Extracted page text data:

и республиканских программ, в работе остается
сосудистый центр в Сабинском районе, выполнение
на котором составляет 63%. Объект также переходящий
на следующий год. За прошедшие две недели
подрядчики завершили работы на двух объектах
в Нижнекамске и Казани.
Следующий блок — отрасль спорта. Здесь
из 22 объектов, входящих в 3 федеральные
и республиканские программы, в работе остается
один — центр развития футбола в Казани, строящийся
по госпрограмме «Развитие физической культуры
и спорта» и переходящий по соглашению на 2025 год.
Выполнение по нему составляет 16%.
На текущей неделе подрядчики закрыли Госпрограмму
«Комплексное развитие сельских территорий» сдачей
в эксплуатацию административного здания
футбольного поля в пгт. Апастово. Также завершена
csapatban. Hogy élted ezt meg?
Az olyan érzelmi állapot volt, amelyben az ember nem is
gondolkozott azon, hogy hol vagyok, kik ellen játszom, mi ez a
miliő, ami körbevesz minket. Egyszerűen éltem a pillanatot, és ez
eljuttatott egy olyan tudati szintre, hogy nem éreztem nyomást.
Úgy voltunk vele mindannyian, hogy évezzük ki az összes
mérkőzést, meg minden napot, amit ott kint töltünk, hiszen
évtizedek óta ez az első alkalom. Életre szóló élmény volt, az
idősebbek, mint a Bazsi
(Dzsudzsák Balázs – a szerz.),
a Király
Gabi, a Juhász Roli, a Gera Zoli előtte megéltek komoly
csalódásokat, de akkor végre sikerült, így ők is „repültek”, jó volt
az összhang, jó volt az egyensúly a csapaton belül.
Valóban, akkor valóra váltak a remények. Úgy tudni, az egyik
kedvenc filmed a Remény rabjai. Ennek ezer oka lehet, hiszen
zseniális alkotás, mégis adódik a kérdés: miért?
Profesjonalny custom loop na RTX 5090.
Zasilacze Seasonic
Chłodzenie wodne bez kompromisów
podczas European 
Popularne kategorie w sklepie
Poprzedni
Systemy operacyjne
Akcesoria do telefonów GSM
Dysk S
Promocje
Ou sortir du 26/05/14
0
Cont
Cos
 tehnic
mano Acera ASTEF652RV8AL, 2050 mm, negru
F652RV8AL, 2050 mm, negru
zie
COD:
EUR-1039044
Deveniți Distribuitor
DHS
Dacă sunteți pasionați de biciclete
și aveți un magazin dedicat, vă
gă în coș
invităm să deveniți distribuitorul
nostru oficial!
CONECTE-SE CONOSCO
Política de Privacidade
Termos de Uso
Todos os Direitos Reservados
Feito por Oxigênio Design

...

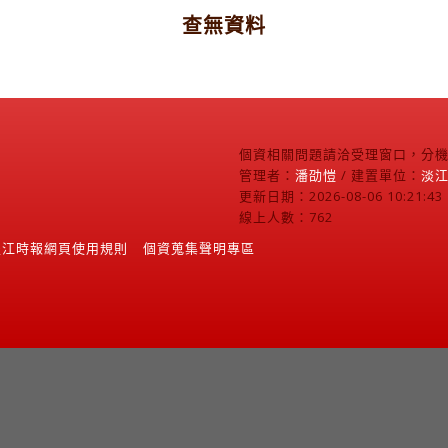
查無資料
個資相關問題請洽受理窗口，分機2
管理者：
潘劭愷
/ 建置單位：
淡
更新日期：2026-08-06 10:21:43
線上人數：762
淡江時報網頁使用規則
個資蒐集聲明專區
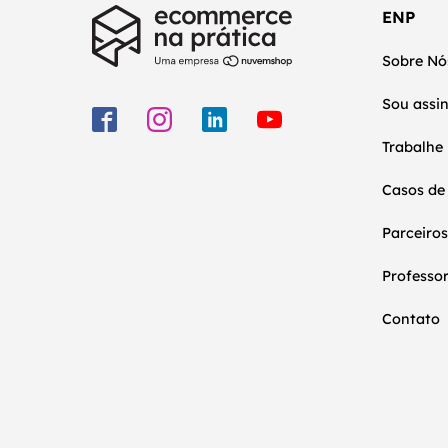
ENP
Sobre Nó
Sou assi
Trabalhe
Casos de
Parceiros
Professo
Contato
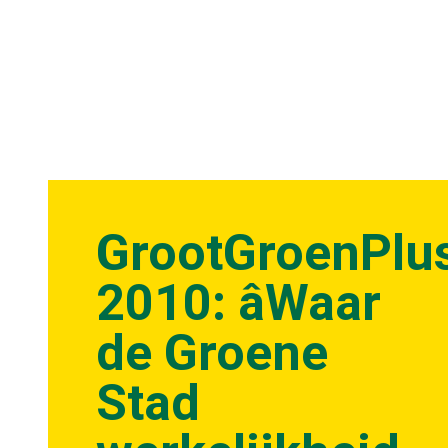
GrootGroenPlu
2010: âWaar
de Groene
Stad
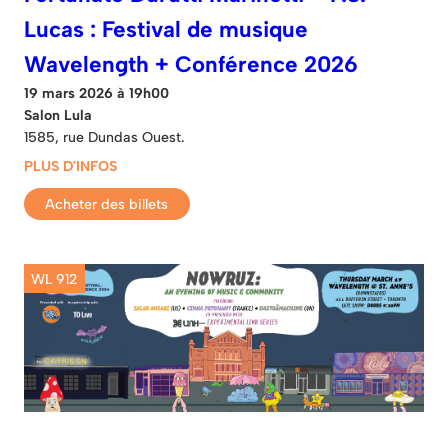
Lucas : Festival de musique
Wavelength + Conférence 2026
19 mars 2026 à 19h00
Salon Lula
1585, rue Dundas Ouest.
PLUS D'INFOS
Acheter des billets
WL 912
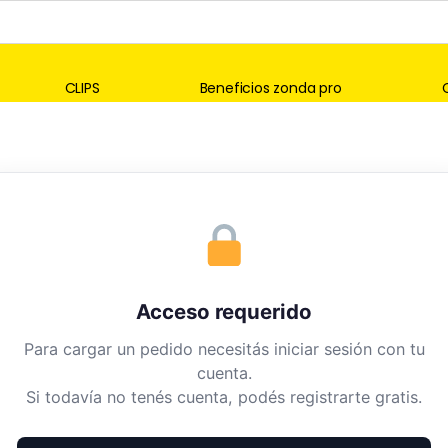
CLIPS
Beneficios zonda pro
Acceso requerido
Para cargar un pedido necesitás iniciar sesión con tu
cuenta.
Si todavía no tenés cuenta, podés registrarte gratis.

* _Work item_: With the first line being the one containing "CONECTE-SE CONOSCO" and the last line the one containing "Feito por Oxigênio Design", transcribe exactly the lines above that fall in that range.

* _Expected output_:
CONECTE-SE CONOSCO
Política de Privacidade
Termos de Uso
Todos os Direitos Reservados
Feito por Oxigênio Design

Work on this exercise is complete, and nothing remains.